Xi was front and centre at the meeting of the world's 20 largest economies in Rio de Janeiro, holding bilateral talks with several Western nations to firm up ties
Xi was front and centre at the meeting of the world's 20 largest economies in Rio de Janeiro, holding bilateral talks with several Western nations to firm up ties AFP

Chinese President Xi Jinping pitched his country as a font of stability at the G20 summit this week as a second Trump term looms, but analysts say wary Western nations are likely to hold Beijing at bay.

Xi was front and centre at the meeting of the world's 20 largest economies in Rio de Janeiro, holding bilateral talks to firm up ties with everyone from Britain to France, Germany and Australia.

Beijing has positioned itself as a reliable partner ahead of the return of mercurial US President Donald Trump, a longtime critic of Washington's traditional alliances who has threatened to upend diplomatic norms once back in power.

But experts said Trump's return was unlikely to push Western nations into China's orbit, though many would balance a more pragmatic line towards Beijing against an increasingly capricious United States.

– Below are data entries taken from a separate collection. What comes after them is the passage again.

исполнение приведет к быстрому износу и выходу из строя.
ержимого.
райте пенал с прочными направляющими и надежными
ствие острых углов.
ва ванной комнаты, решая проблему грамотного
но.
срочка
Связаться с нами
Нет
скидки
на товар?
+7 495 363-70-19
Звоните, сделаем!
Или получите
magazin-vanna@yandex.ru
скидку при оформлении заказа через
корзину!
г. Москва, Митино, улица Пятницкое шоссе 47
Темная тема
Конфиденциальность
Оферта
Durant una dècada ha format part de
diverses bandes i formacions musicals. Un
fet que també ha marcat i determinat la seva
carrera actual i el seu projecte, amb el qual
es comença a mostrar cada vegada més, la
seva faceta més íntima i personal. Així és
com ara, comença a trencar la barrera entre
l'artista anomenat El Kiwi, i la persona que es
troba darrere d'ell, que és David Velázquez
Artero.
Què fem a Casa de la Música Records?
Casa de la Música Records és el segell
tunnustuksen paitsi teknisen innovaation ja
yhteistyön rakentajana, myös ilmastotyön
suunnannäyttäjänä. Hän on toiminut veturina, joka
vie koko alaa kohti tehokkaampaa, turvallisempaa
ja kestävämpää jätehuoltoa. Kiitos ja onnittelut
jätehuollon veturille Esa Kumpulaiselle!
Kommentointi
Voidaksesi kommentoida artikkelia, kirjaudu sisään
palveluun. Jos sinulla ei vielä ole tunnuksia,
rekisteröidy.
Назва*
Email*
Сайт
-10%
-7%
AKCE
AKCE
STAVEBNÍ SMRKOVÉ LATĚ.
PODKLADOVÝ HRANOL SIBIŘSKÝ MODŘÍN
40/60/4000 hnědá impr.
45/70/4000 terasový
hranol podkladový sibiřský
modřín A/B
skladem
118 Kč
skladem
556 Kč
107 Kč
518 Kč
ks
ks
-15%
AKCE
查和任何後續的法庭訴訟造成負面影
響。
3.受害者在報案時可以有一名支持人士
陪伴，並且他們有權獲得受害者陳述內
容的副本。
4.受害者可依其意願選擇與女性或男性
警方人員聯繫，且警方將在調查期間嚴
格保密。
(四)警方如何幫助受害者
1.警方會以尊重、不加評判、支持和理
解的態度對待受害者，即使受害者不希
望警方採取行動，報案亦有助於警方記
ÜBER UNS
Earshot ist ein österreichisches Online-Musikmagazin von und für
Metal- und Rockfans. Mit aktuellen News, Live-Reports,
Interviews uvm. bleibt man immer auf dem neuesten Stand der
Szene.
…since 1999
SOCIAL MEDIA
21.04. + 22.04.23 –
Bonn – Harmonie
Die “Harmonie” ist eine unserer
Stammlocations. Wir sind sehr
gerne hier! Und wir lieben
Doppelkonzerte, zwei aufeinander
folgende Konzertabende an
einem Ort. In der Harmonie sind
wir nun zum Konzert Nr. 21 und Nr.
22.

Pradeep Taneja, a senior lecturer in Asian Studies at Australia's University of Melbourne, said Xi's bilateral meetings with Western leaders were a "good sign".

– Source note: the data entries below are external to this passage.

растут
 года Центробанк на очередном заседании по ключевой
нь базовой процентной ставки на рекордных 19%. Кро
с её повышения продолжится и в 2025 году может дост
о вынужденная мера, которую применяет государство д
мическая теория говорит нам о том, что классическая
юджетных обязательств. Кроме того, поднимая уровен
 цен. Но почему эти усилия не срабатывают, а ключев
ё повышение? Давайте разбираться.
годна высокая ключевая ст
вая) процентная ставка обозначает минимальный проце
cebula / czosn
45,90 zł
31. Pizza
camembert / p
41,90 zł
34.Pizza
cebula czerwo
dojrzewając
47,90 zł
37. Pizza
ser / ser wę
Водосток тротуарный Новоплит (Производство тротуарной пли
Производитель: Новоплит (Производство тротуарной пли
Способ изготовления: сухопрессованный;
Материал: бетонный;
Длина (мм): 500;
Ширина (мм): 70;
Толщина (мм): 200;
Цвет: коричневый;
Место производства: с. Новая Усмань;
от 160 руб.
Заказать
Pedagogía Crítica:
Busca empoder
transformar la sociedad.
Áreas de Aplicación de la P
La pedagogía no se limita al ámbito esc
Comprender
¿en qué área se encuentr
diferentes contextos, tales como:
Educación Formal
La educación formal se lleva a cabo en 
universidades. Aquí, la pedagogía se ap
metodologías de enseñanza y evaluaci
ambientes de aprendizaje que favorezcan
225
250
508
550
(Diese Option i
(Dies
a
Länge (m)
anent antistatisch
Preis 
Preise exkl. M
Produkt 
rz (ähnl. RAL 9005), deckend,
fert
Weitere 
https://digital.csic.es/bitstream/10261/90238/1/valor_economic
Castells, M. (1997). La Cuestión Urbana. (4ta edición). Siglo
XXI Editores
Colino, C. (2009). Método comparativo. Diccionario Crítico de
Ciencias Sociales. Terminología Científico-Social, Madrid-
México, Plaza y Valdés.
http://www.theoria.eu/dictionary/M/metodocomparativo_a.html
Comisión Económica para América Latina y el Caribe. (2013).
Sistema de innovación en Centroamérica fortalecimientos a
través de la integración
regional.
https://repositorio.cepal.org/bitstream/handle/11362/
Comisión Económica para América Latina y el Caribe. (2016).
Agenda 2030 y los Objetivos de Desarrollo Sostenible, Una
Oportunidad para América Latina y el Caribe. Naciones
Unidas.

"It serves (Western nations') interests to engage with China in a polite, respectful way," he told AFP.

But the optimism of the past -- fuelled by China's meteoric growth and apparent political opening -- was unlikely to make a comeback.

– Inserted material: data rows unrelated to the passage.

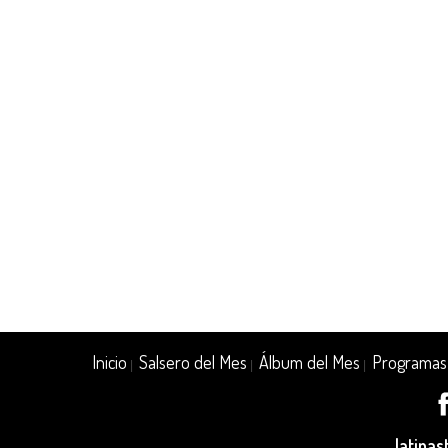
Inicio
Salsero del Mes
Álbum del Mes
Programas
|
|
|
latina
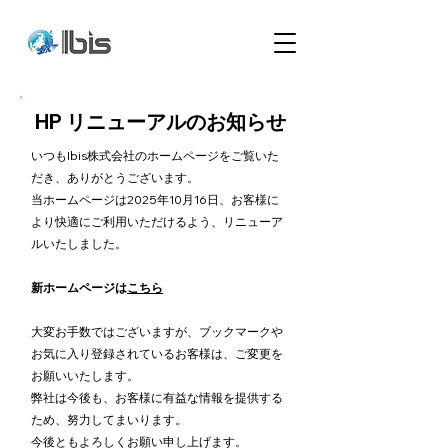
HP リニューアルのお知らせ
いつもIbis株式会社のホームページをご覧いた
だき、ありがとうございます。
当ホームページは2025年10月16日、お客様に
より快適にご利用いただけるよう、リニューア
ルいたしました。
新ホームページは
こちら
大変お手数ではございますが、ブックマークや
お気に入り登録されているお客様は、ご変更を
お願いいたします。
弊社は今後も、お客様に有益な情報を提供する
ため、努力してまいります。
今後ともよろしくお願い申し上げます。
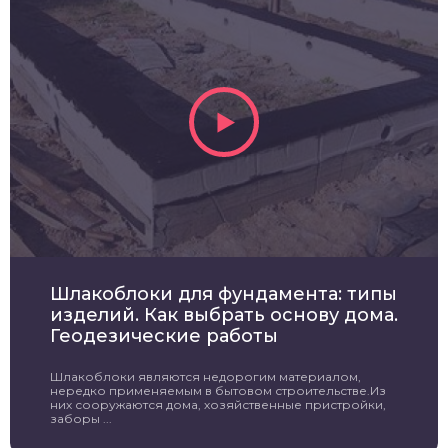
Шлакоблоки для фундамента: типы
изделий. Как выбрать основу дома.
Геодезические работы
Шлакоблоки являются недорогим материалом,
нередко применяемым в бытовом строительстве.Из
них сооружаются дома, хозяйственные пристройки,
заборы ...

"The kind of warmth you saw... seven or eight years ago -- I think that is missing and that is unlikely to return," Taneja said.

The relationships now emerging were comparatively "matter-of-fact" and driven by practical self-interest, he added.

China's ties with Western capitals have soured in recent years over trade policy, human rights issues, the origins of the Covid-19 pandemic, and Beijing's increasingly assertive sovereignty claims in East Asia.

At the same time, incumbent US President Joe Biden worked to restore ties with traditional partners frayed by Trump's first term.

But last month's election outcome likely signals the revival of a more isolationist and erratic American foreign policy, experts said.

Those circumstances have drawn Western nations back towards Beijing as the "status quo player", said Shahar Hameiri, a professor at Australia's University of Queensland specialising in international relations.

On the campaign trail, Trump took aim at traditional pillars of American diplomacy including support for NATO, and threatened to renew a trade war with China that hit billions of dollars in commerce during his first term.

Since his election, some European leaders have called for reducing reliance on Washington and taking firmer charge of their own affairs.

"We're seeing countries' governments trying not to put all their eggs in one basket," Hameiri told AFP.

Chinese state media has recently portrayed their country as a beacon of true multilateralism and globalisation while criticising what Beijing views as US meddling in global affairs.

The nationalist Global Times tabloid's editorial page on Friday said Xi's Brazil trip had injected "precious certainty into the world", while another article called Washington a "humanitarian disaster creator" in Gaza.

Ja Ian Chong, an associate professor at the National University of Singapore, warned that global institutions were "very likely to be weakened" by Trump.

But his second term is unlikely to yield a grand realignment of traditional Western alliances, with Hameiri pointing to US partners like Japan, Australia and the NATO defence alliance who are "dependent on US technologies when it comes to" security.

"It's not something you can just replace," Hameiri said.

Meanwhile, Beijing's sweeping overseas investments have won few "formal allies", said Taneja, the Melbourne-based expert.

Trump has picked several longtime China hawks for top jobs in his administration, though some -- like Tesla boss Elon Musk -- have deep ties to the world's second-largest economy.

Taneja said "there will always be elements of crisis under Trump".

But he believed that leaders will be better prepared for Trump this time around.

"He is no longer an unknown quantity."